▶ _SUPPLIED DATA_
= = = = =

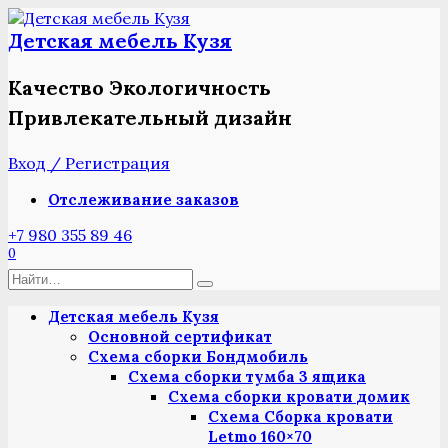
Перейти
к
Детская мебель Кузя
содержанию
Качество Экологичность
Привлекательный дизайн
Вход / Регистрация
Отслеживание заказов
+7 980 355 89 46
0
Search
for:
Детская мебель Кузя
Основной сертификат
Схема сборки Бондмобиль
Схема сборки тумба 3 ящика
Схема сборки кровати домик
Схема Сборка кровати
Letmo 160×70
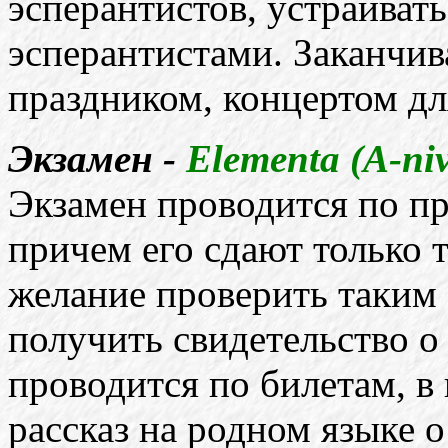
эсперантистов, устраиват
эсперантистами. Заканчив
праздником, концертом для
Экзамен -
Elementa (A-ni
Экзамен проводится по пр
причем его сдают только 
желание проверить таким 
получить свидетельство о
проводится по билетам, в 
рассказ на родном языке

= = = = =

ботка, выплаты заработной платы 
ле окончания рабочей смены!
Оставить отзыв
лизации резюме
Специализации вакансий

= = = = =

▶ _TASK_
A copy of each line in the data above that holds the string "кровати" is needed.

▶ _REPLY_
Схема сборки кровати домик
Схема Сборка кровати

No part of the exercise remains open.